Goal of the exercise:
From the line containing "Städtetrips" to the line containing "Aus der Zeit" in the entries below, reproduce every line exactly, ends included. Nothing else belongs in the copy, and no pictures.

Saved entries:

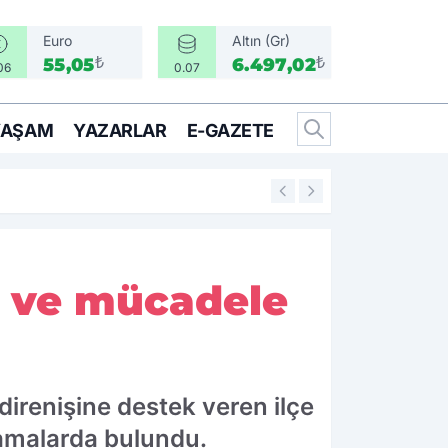
Euro
Altın (Gr)
₺
₺
55,05
6.497,02
06
0.07
YAŞAM
YAZARLAR
E-GAZETE
16:05
Bir Can İçin Sefer
k ve mücadele
irenişine destek veren ilçe
lamalarda bulundu.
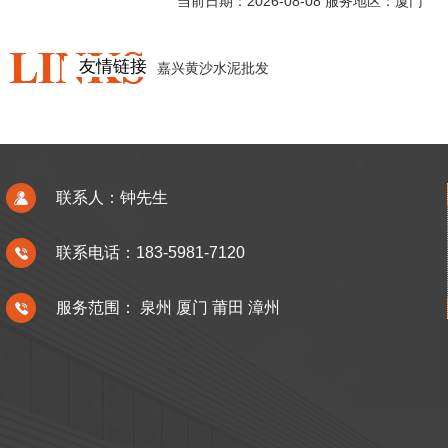
当前日期：2026-08-08 服务地区：厦门
友情链接
嘉兴黄沙水泥批发
联系人：钟先生
联系电话：183-5981-7120
服务范围：
泉州
厦门
莆田
漳州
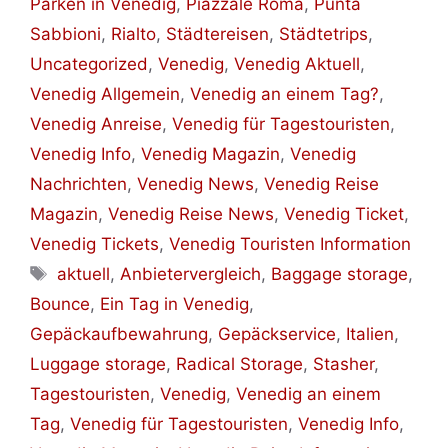
Parken in Venedig
,
Piazzale Roma
,
Punta
Sabbioni
,
Rialto
,
Städtereisen
,
Städtetrips
,
Uncategorized
,
Venedig
,
Venedig Aktuell
,
Venedig Allgemein
,
Venedig an einem Tag?
,
Venedig Anreise
,
Venedig für Tagestouristen
,
Venedig Info
,
Venedig Magazin
,
Venedig
Nachrichten
,
Venedig News
,
Venedig Reise
Magazin
,
Venedig Reise News
,
Venedig Ticket
,
Venedig Tickets
,
Venedig Touristen Information
Schlagwörter
aktuell
,
Anbietervergleich
,
Baggage storage
,
Bounce
,
Ein Tag in Venedig
,
Gepäckaufbewahrung
,
Gepäckservice
,
Italien
,
Luggage storage
,
Radical Storage
,
Stasher
,
Tagestouristen
,
Venedig
,
Venedig an einem
Tag
,
Venedig für Tagestouristen
,
Venedig Info
,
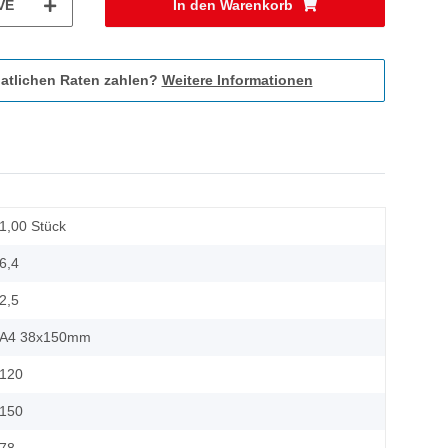
VE
In den Warenkorb
atlichen Raten zahlen?
Weitere Informationen
1,00 Stück
6,4
2,5
A4 38x150mm
120
150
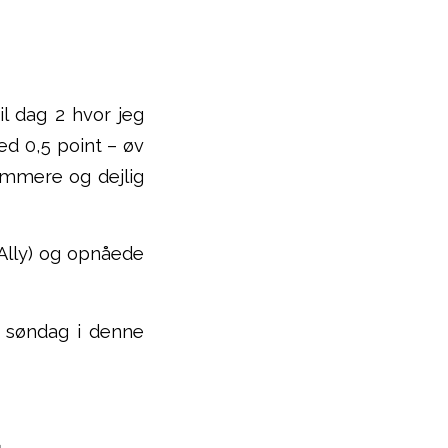
l dag 2 hvor jeg
d 0,5 point – øv
ommere og dejlig
 Ally) og opnåede
g søndag i denne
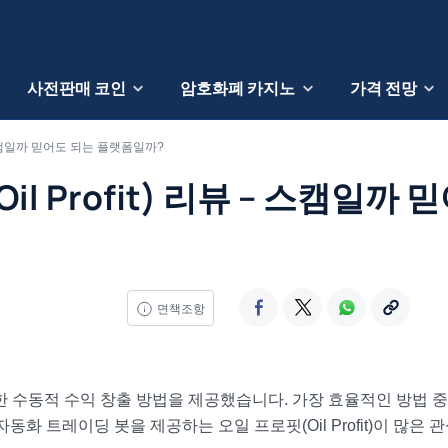
사전판매 코인
암호화폐 카지노
가격 전망
 – 스캠일까 믿어도 되는 플랫폼일까?
il Profit) 리뷰 – 스캠일까 
면책조항
한 수동적 수익 창출 방법을 제공했습니다. 가장 효율적인 방법 중
화 트레이딩 봇을 제공하는 오일 프로핏(Oil Profit)이 많은 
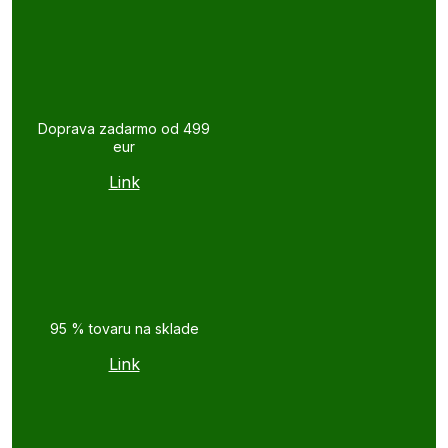
Doprava zadarmo od 499
eur
Link
95 % tovaru na sklade
Link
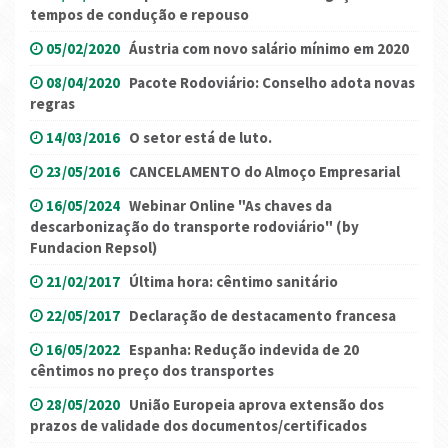
tempos de condução e repouso
05/02/2020
Áustria com novo salário mínimo em 2020
08/04/2020
Pacote Rodoviário: Conselho adota novas
regras
14/03/2016
O setor está de luto.
23/05/2016
CANCELAMENTO do Almoço Empresarial
16/05/2024
Webinar Online "As chaves da
descarbonização do transporte rodoviário" (by
Fundacion Repsol)
21/02/2017
Última hora: cêntimo sanitário
22/05/2017
Declaração de destacamento francesa
16/05/2022
Espanha: Redução indevida de 20
cêntimos no preço dos transportes
28/05/2020
União Europeia aprova extensão dos
prazos de validade dos documentos/certificados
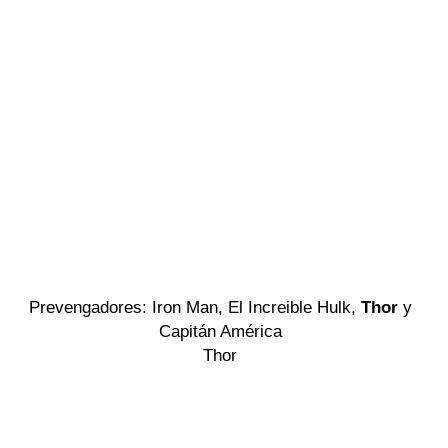
Prevengadores: Iron Man, El Increible Hulk,
Thor
y
Capitán América
Thor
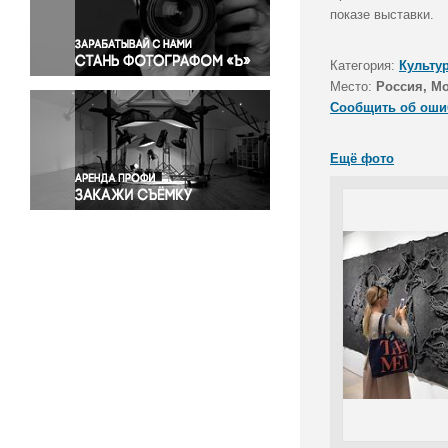
Правосудие
показе выставки.
Происшествия и конфликты
Религия
Категория:
Культу
Место:
Россия, М
Светская жизнь
Сообщить об оши
Спорт
Экология
Ещё фото
Экономика и бизнес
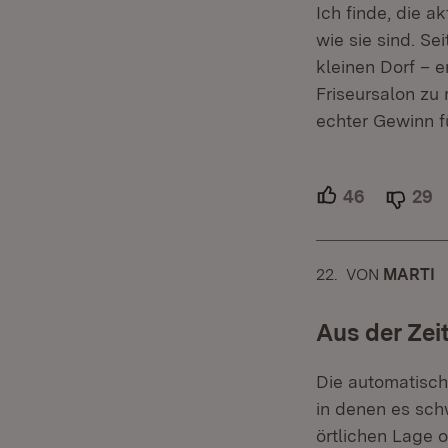
Ich finde, die 
wie sie sind. S
kleinen Dorf – 
Friseursalon zu
echter Gewinn f
46
Unterstütz
29
A
22.
KOMMENTAR
VON
:
MARTI
Aus der Zeit
Die automatisch
in denen es sch
örtlichen Lage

Task result:
Städtetrips
,
Uncategorized
,
Venedig
,
Venedig Aktuell
,
Venedig Allgemein
,
Venedig an einem Tag?
,
Venedig Anreise
,
Venedig für Tagestouristen
,
Venedig Info
,
Venedig Magazin
,
Venedig
Nachrichten
,
Venedig News
,
Venedig Reise
Magazin
,
Venedig Reise News
,
Venedig Ticket
,
Venedig Tickets
,
Venedig Touristen Information
Schlagwörter
aktuell
,
Anbietervergleich
,
Baggage storage
,
Bounce
,
Ein Tag in Venedig
,
Gepäckaufbewahrung
,
Gepäckservice
,
Italien
,
Luggage storage
,
Radical Storage
,
Stasher
,
Tagestouristen
,
Venedig
,
Venedig an einem
Tag
,
Venedig für Tagestouristen
,
Venedig Info
,
VE
In den Warenkorb
atlichen Raten zahlen?
Weitere Informationen
1,00 Stück
6,4
2,5
A4 38x150mm
120
150
l dag 2 hvor jeg
d 0,5 point – øv
ommere og dejlig
 Ally) og opnåede
g søndag i denne
사전판매 코인
암호화폐 카지노
가격 전망
 – 스캠일까 믿어도 되는 플랫폼일까?
il Profit) 리뷰 – 스캠일까 
면책조항
한 수동적 수익 창출 방법을 제공했습니다. 가장 효율적인 방법 중
화 트레이딩 봇을 제공하는 오일 프로핏(Oil Profit)이 많은 
Doprava zadarmo od 499
eur
Link
95 % tovaru na sklade
Link
tempos de condução e repouso
05/02/2020
Áustria com novo salário mínimo em 2020
08/04/2020
Pacote Rodoviário: Conselho adota novas
regras
14/03/2016
O setor está de luto.
23/05/2016
CANCELAMENTO do Almoço Empresarial
16/05/2024
Webinar Online "As chaves da
descarbonização do transporte rodoviário" (by
Fundacion Repsol)
21/02/2017
Última hora: cêntimo sanitário
22/05/2017
Declaração de destacamento francesa
16/05/2022
Espanha: Redução indevida de 20
cêntimos no preço dos transportes
28/05/2020
União Europeia aprova extensão dos
prazos de validade dos documentos/certificados
Prevengadores: Iron Man, El Increible Hulk,
Thor
y
Capitán América
Thor
Правосудие
показе выставки.
Происшествия и конфликты
Религия
Категория:
Культу
Место:
Россия, М
Светская жизнь
Сообщить об оши
Спорт
Экология
Ещё фото
Экономика и бизнес
Ich finde, die 
wie sie sind. S
kleinen Dorf – 
Friseursalon zu
echter Gewinn f
46
Unterstütz
29
A
22.
KOMMENTAR
VON
:
MARTI
Aus der Zeit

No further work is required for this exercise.